История болезни: ФЛИНН
Психиатрическая лечебница Вудбери, 2002 год
Паспортная часть
1. Полное имя: Йен Арчер Флинн.
2. Дата и время рождения: 1983 г., 15 октября, 15:00.
3. Место рождения: Вудбери, округ Нью-Хейвен, штат Коннектикут.
4. Место проживания: Вудбери, округ Нью-Хейвен, штат Коннектикут.
5. Образование: на момент поступления в клинику (июнь 2000 г.) окончил старшую школу Вудбери и готовился сдавать экзамены в колледж на медицинский факультет.
6. Направлен на лечение биологическими родителями против собственной воли: пребывал в неадекватном состоянии и представлял угрозу для себя и окружающих.
Субъективный анамнез
1. Наследственная отягощенность по психическим заболеваниям: по отцовской линии через поколение наблюдается яркое проявление паранойи и вероятная склонность к маниакально-депрессивному психозу.
2. Характер и особенности личности ближайших родственников: мать (Эрин Флинн) – отклонений не выявлено, по психотипу истероид; отец (Марк Флинн) – склонность к агрессии, психотип яркого эпилептоида.
3. Пренатальная патология: нервный срыв матери во время беременности (второй триместр), употребление антидепрессантов.
4. Натальная патология: недоношенность (две недели).
5. Постнатальная патология: позднее формирование речи (два с половиной года), особенности воспитания (холодность и строгость со стороны отца), закрытая черепно-мозговая травма в возрасте семи лет, хронический бронхит и конъюнктивит.
6. Раннее развитие: заторможено, слабый иммунитет, частые инфекционные заболевания.
7. Дошкольный период: речевые девиации, пугливость, робость, молчаливость, отсутствие ярко выраженной любознательности, аморфность.
8. Школьный период: скачкообразное развитие социальной активности, стремление занять свое место в группе, средние успехи в учебе, ярко выраженное стремление угождать и прислуживать тем, кто выше по статусу, чтобы поднять свой собственный; развитие подозрительности и паранойи, часто – апатичное настроение (прилагаются заключения школьного психолога до и после происшествия-триггера).

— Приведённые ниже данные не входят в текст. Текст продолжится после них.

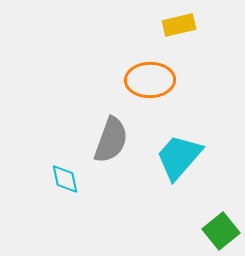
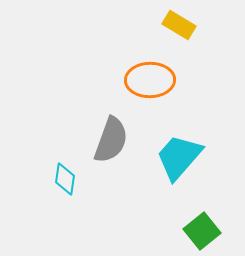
yellow rectangle: rotated 44 degrees clockwise
cyan diamond: rotated 20 degrees clockwise
green square: moved 19 px left
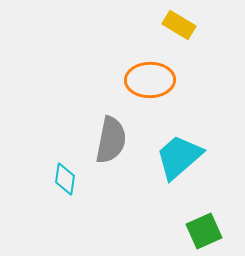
gray semicircle: rotated 9 degrees counterclockwise
cyan trapezoid: rotated 8 degrees clockwise
green square: moved 2 px right; rotated 15 degrees clockwise
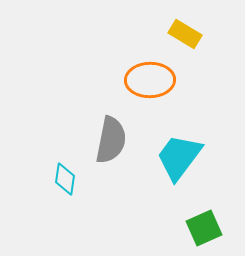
yellow rectangle: moved 6 px right, 9 px down
cyan trapezoid: rotated 12 degrees counterclockwise
green square: moved 3 px up
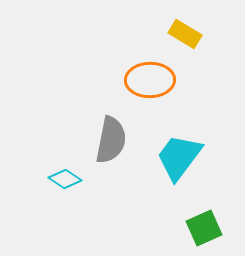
cyan diamond: rotated 64 degrees counterclockwise
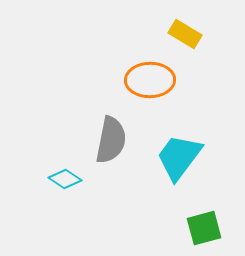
green square: rotated 9 degrees clockwise
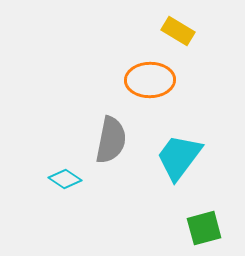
yellow rectangle: moved 7 px left, 3 px up
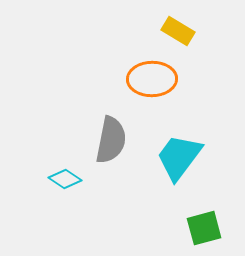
orange ellipse: moved 2 px right, 1 px up
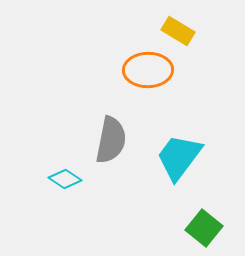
orange ellipse: moved 4 px left, 9 px up
green square: rotated 36 degrees counterclockwise
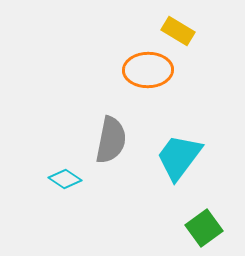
green square: rotated 15 degrees clockwise
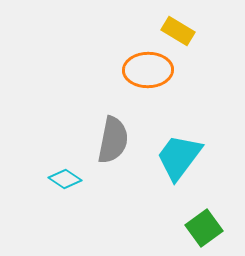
gray semicircle: moved 2 px right
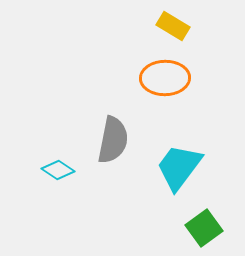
yellow rectangle: moved 5 px left, 5 px up
orange ellipse: moved 17 px right, 8 px down
cyan trapezoid: moved 10 px down
cyan diamond: moved 7 px left, 9 px up
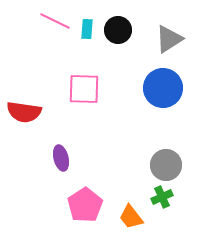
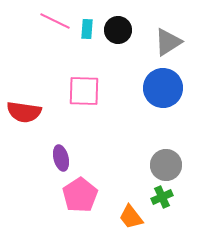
gray triangle: moved 1 px left, 3 px down
pink square: moved 2 px down
pink pentagon: moved 5 px left, 10 px up
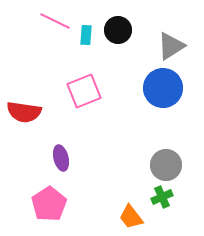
cyan rectangle: moved 1 px left, 6 px down
gray triangle: moved 3 px right, 4 px down
pink square: rotated 24 degrees counterclockwise
pink pentagon: moved 31 px left, 9 px down
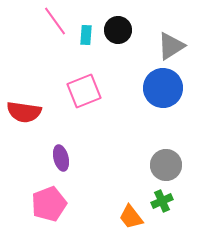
pink line: rotated 28 degrees clockwise
green cross: moved 4 px down
pink pentagon: rotated 12 degrees clockwise
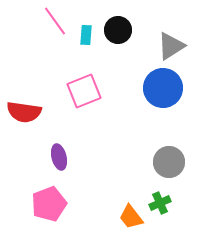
purple ellipse: moved 2 px left, 1 px up
gray circle: moved 3 px right, 3 px up
green cross: moved 2 px left, 2 px down
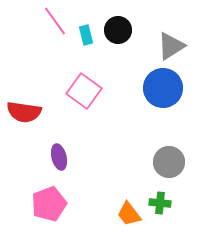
cyan rectangle: rotated 18 degrees counterclockwise
pink square: rotated 32 degrees counterclockwise
green cross: rotated 30 degrees clockwise
orange trapezoid: moved 2 px left, 3 px up
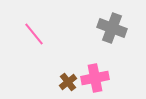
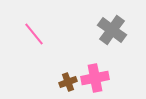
gray cross: moved 2 px down; rotated 16 degrees clockwise
brown cross: rotated 18 degrees clockwise
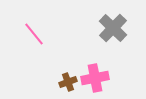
gray cross: moved 1 px right, 2 px up; rotated 8 degrees clockwise
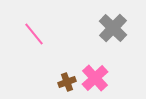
pink cross: rotated 32 degrees counterclockwise
brown cross: moved 1 px left
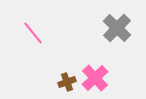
gray cross: moved 4 px right
pink line: moved 1 px left, 1 px up
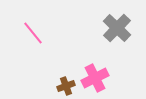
pink cross: rotated 16 degrees clockwise
brown cross: moved 1 px left, 4 px down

Ухудшение памяти. Потребность в позиции подчинения.
9. Период полового созревания: без отклонений. Начало половой жизни: шестнадцать лет. Нарушения гормонального фона: тестостерон – повышенный, кортизол – критически повышенный.

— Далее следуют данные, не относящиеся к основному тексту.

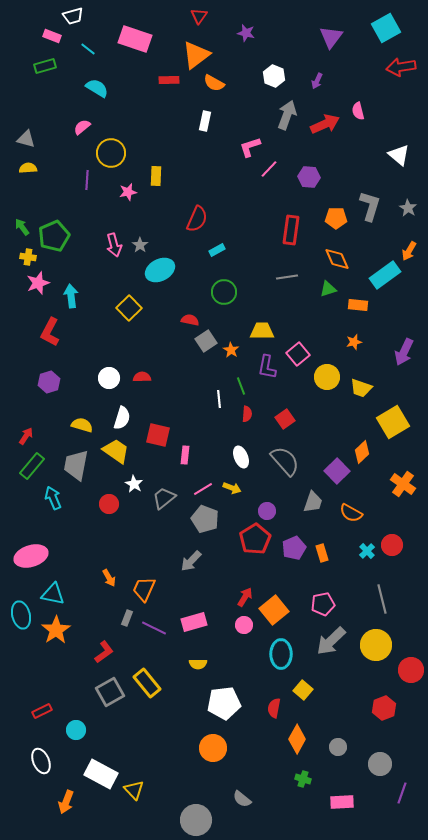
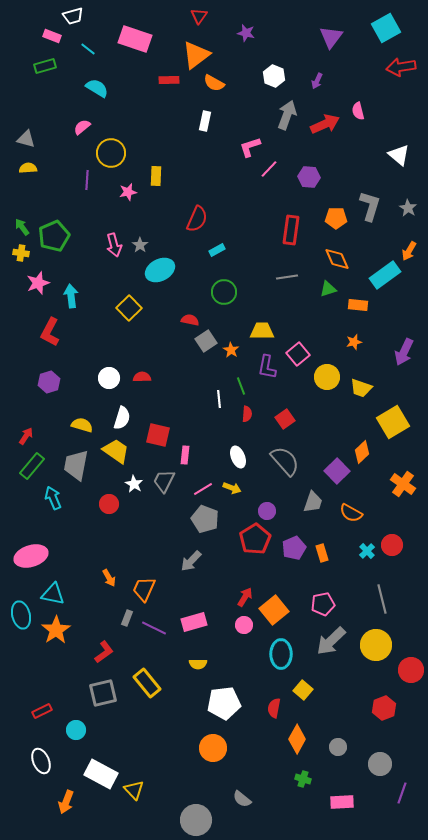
yellow cross at (28, 257): moved 7 px left, 4 px up
white ellipse at (241, 457): moved 3 px left
gray trapezoid at (164, 498): moved 17 px up; rotated 25 degrees counterclockwise
gray square at (110, 692): moved 7 px left, 1 px down; rotated 16 degrees clockwise
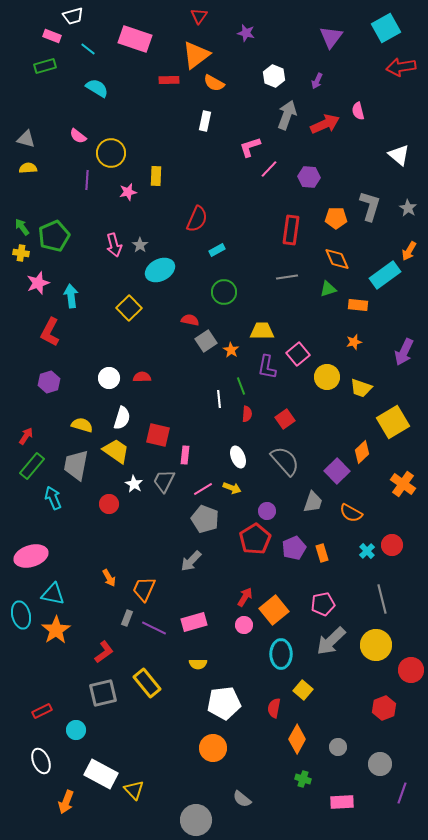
pink semicircle at (82, 127): moved 4 px left, 9 px down; rotated 102 degrees counterclockwise
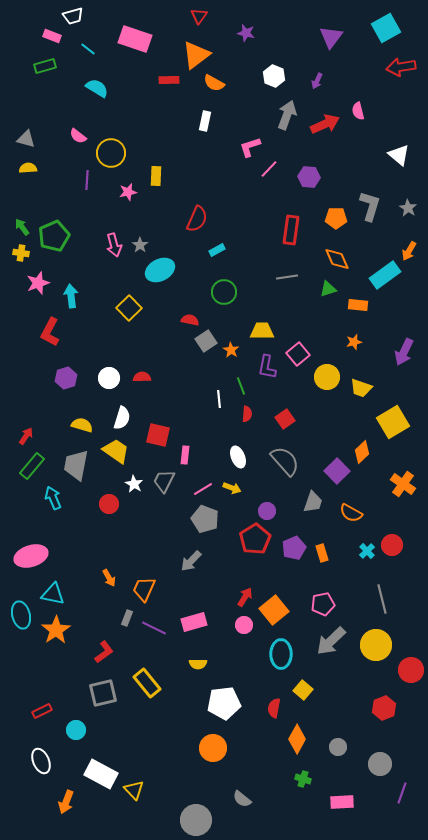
purple hexagon at (49, 382): moved 17 px right, 4 px up
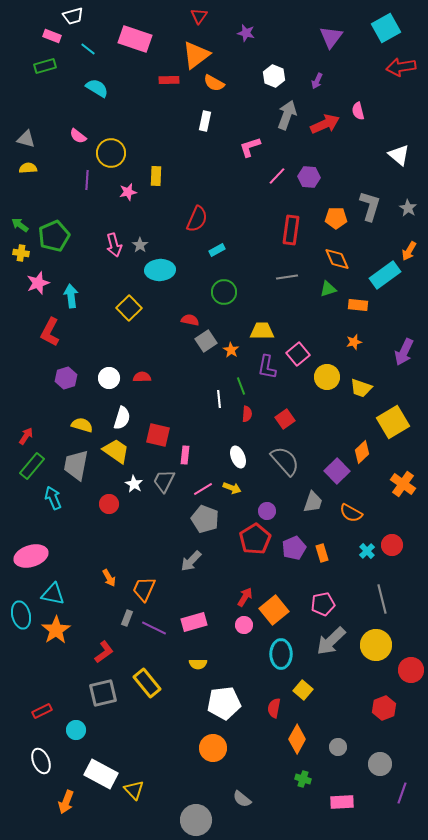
pink line at (269, 169): moved 8 px right, 7 px down
green arrow at (22, 227): moved 2 px left, 2 px up; rotated 18 degrees counterclockwise
cyan ellipse at (160, 270): rotated 24 degrees clockwise
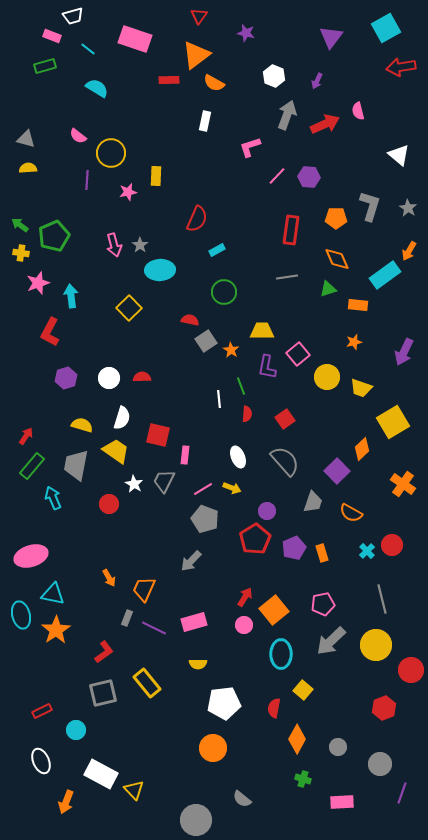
orange diamond at (362, 452): moved 3 px up
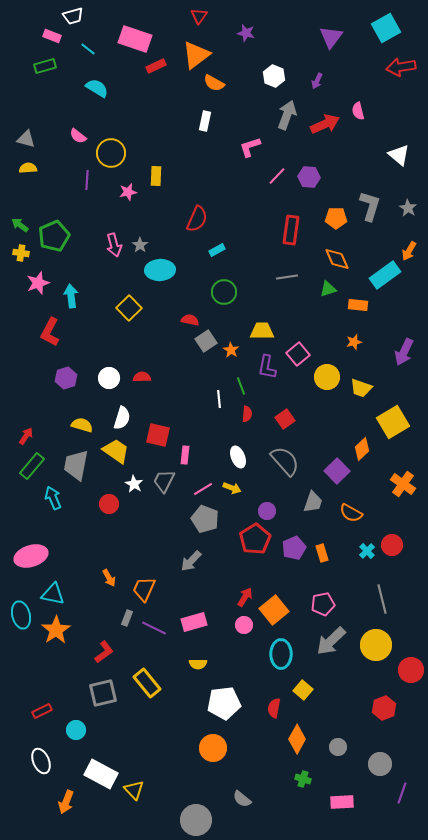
red rectangle at (169, 80): moved 13 px left, 14 px up; rotated 24 degrees counterclockwise
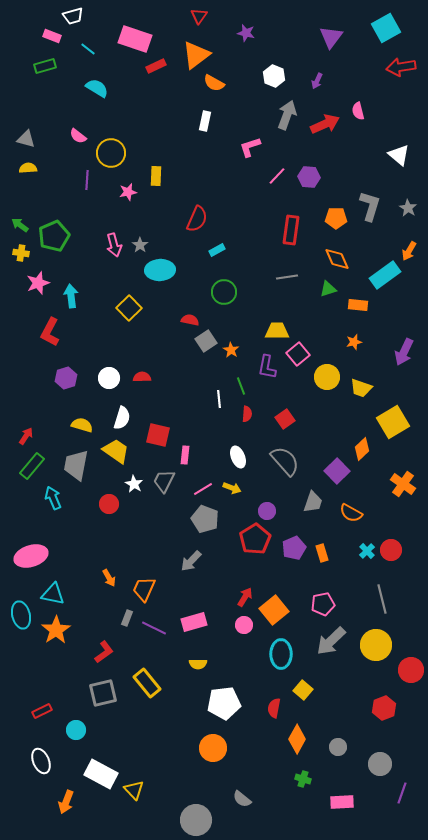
yellow trapezoid at (262, 331): moved 15 px right
red circle at (392, 545): moved 1 px left, 5 px down
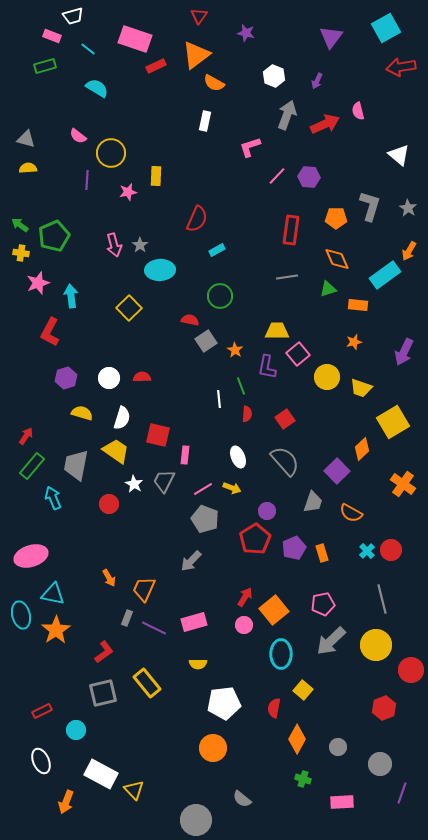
green circle at (224, 292): moved 4 px left, 4 px down
orange star at (231, 350): moved 4 px right
yellow semicircle at (82, 425): moved 12 px up
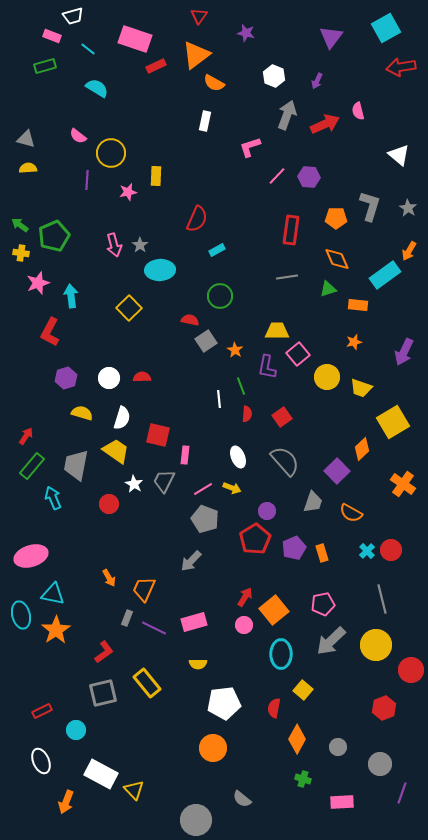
red square at (285, 419): moved 3 px left, 2 px up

10. Обучение после школы: отсутствует.
11. Трудовой анамнез: официально не был трудоустроен, воинскую службу не проходил по состоянию здоровья (признан негодным).
12. Семейный анамнез: серьезных заболеваний у членов семьи не выявлено. Выкидышей у матери не было. Родственные (кровные) связи между родителями отсутствуют. Генетические заболевания не выявлены. Младшая сестра страдала от аллергии на кошачью шерсть. Риск гинекологических онкозаболеваний матери – не более 30 %, воспалительных заболеваний кишечного тракта у отца – 37 %. Риск сердечно-сосудистых заболеваний для обоих родителей до 50 лет – не выше 40 %.

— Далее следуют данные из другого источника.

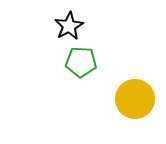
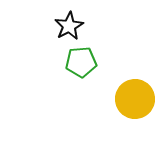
green pentagon: rotated 8 degrees counterclockwise
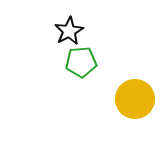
black star: moved 5 px down
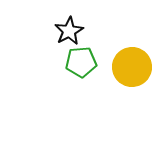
yellow circle: moved 3 px left, 32 px up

13. Перенесенные заболевания: корь, ветряная оспа, бронхит, конъюнктивит, гнойная ангина. Аллергических реакций на препараты не выявлено.
14. Экзогенно-органические заболевания головного мозга: вследствие тяжелой черепно-мозговой травмы, полученной в возрасте 16 лет (сразу после инцидента-триггера), проявляются депрессивные и бредовые состояния, подозрение на галлюцинации и сумеречное расстройство сознания.
15. Употребление алкоголя, наркотиков и других психоактивных веществ: алкоголь употребляет с 14 лет, не курит, пробовал марихуану не более 5 раз. Галлюциногенные и иные опиоидные вещества, а также лекарства, не принимал.